Provided data —
-=-=-=-=-

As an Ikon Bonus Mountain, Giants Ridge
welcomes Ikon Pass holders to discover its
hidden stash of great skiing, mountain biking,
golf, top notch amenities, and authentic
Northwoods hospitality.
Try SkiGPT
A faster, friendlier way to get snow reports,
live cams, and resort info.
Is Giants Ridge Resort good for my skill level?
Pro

-=-=-=-=-

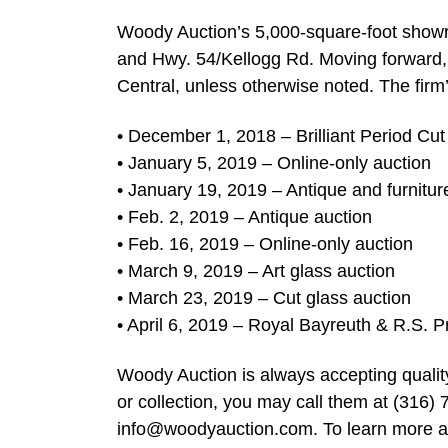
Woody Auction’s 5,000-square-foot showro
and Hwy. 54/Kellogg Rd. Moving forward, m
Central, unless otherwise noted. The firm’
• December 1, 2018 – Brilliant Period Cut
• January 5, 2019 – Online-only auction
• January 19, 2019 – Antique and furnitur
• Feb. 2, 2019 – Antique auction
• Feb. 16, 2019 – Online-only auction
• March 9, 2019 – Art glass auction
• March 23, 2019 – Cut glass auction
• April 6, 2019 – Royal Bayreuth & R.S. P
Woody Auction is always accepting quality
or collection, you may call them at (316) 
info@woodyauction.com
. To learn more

-=-=-=-=-

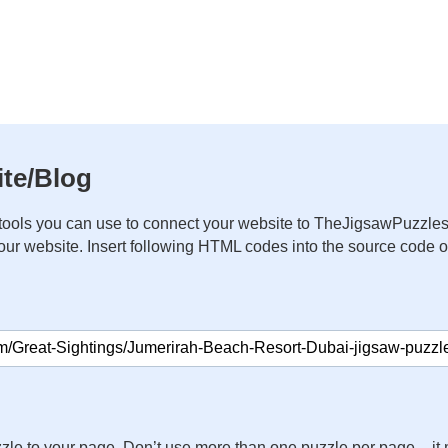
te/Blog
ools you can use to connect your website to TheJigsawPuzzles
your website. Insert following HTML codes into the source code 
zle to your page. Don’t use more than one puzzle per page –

-=-=-=-=-

To do — Retype only the lines above between the line with "and Hwy. 54/Kellogg Rd. Moving forward, m" and the line with "2019 – Antique auction", counting those two lines as well, and keep every character as it is.

Result for this task —
and Hwy. 54/Kellogg Rd. Moving forward, m
Central, unless otherwise noted. The firm’
• December 1, 2018 – Brilliant Period Cut
• January 5, 2019 – Online-only auction
• January 19, 2019 – Antique and furnitur
• Feb. 2, 2019 – Antique auction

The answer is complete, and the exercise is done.